IV. Prospects for rain-fed and irrigated agriculture

25. On a global scale, great progress has been made over recent decades to make food production keep pace with population growth, assisted by the green revolution and the associated increase in irrigation. The rate of increase of water withdrawals during the twentieth century has at least doubled the rate of population increase. Most of the water withdrawn from streams, lakes and groundwater aquifers is supplied to irrigated agriculture. However, global figures have only limited significance since they disregard differences between countries that have already reached the limits of their available freshwater flows and those that will never do so.

26. Despite the increasing difficulties and cost of mobilizing additional water for irrigation purposes, it is essential both to expand irrigation schemes and to increase productivity from existing irrigated agriculture, especially in developing countries, where irrigated yields are often way below their potential level. In future, both rain-fed and irrigated agriculture have to be utilized to the full to meet the food demands of the world’s population. FAO has estimated that two thirds of the additional food supplies will need to come from irrigated agriculture and one third from rain-fed agriculture. Both efforts present major challenges. Timely replacement of reservoirs used as a source for irrigation water that are now slowly silting up may be controversial.

27. In some areas, current low yields result from poor drainage and hence waterlogged conditions of the agricultural land. Drainage improvement measures and land recovery take a long time to implement. Improved management arrangements, for which users’ participation is an essential element, cannot be implemented overnight either. The development of effective legislation for the controlled management of overexploited aquifers, the introduction and acceptance of such laws by water users and the monitoring and enforcement of laws and regulations by effective institutions may also take many years. All of which suggests a need for urgent measures, including research and policy support for institutional development and cost recovery issues. Institutional as well as technical changes are required.

A. Rain-fed agriculture

28. Rain-fed agriculture is currently practised on over 80 per cent of the cultivated land. Obviously, this will continue to be the case in highly productive temperate zones where rain-fed yields of cereals are high and often considerably higher than yields obtained by irrigated agriculture in semi-arid developing countries. In water-scarce tropical regions, rain-fed agriculture also covers more than 95 per cent of the croplands, and will probably remain the predominant source of food. In those countries, productivity increases may be achieved through more widespread use of known soil and water conservation techniques, aided by supplementary irrigation.

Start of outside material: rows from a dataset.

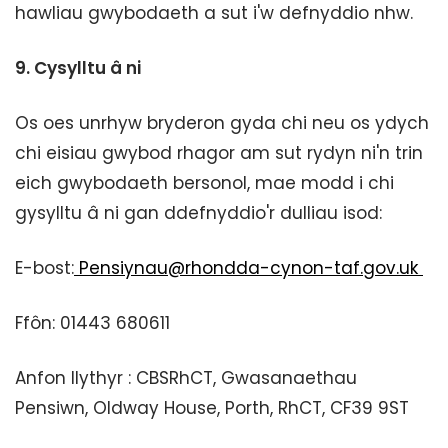
hawliau gwybodaeth a sut i'w defnyddio nhw.
9.
Cysylltu â ni
Os oes unrhyw bryderon gyda chi neu os ydych
chi eisiau gwybod rhagor am sut rydyn ni'n trin
eich gwybodaeth bersonol, mae modd i chi
gysylltu â ni gan ddefnyddio'r dulliau isod:
E-bost:
Pensiynau@rhondda-cynon-taf.gov.uk
Ffôn: 01443 680611
Anfon llythyr : CBSRhCT, Gwasanaethau
Pensiwn, Oldway House, Porth, RhCT, CF39 9ST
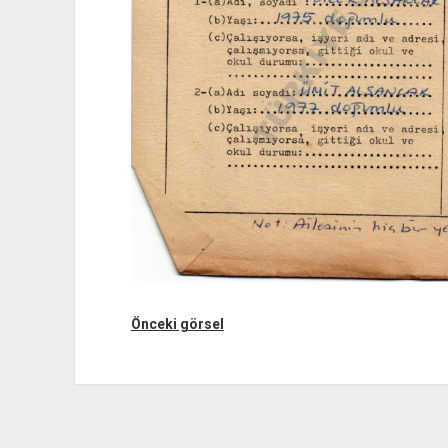
Önceki görsel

29. Most potential cropland is already under cultivation. Possibilities for increasing food production through an expansion of agricultural lands into previously non-cultivated lands are small. Increases in food production will have to come from increased yields, which is a sizeable task in rain-fed agriculture since there are severe problems associated with yield increases.

30. To enhance performance of rain-fed agriculture, it will be necessary to overcome two interrelated deficiencies. A significant proportion of current farmland is losing productivity due to soil degradation and soil fertility depletion, which often limits crop growth more than water scarcity even in drought-prone areas. Studies from Kenya and Ethiopia show that annual soil nutrient losses in 1983 exceeded 80 kilograms (kg) of nitrogen, phosphorus and potassium per cultivated hectare.⁵ The average fertilizer use in sub-Saharan Africa is below 10 kg per cultivated hectare. Organic fertilizers produced through animals, composting, mulching and green manuring tend to be insufficient to compensate for the large negative soil nutrient balances now often found.

31. As a result of persistent land degradation in many areas, caused primarily by growing demographic pressure, farmers now experience agricultural drought when there is no meteorological drought; that is, the crops suffer from a scarcity of plant-available soil moisture even when there is abundant rainfall. Rain-fed agriculture will continue to change the hydrological cycle in crop fields and also on a watershed scale since a larger proportion of rainfall will be returned to the atmosphere as transpiration. This requires a combination of proper land and water conservation and utilization.

32. The large proportion of non-productive water flow in the rain-fed crop water balance is an indicator of several problems, related to depletion of soil fertility; physical soil deterioration, especially reduced infiltrability and water-holding capacity as a result of the oxidation of organic matter; and the temporal variability of rainfall distribution. The large proportion of rainfall not used directly for production in upstream rain-fed farming systems — 70 to 95 per cent of rainfall — points to an opportunity to improve and stabilize crop yields.

Promising technologies

Conservation tillage

33. The effects of land mismanagement on crop growth are severe in semi-arid and dry sub-humid tropical landscapes. The resulting low yield levels are due in part to land degradation-induced low infiltration rates of surface soils. In combination with erratic, high-intensity rainfall events, this leads to excessive surface run-off, soil erosion and deficient water for crop growth.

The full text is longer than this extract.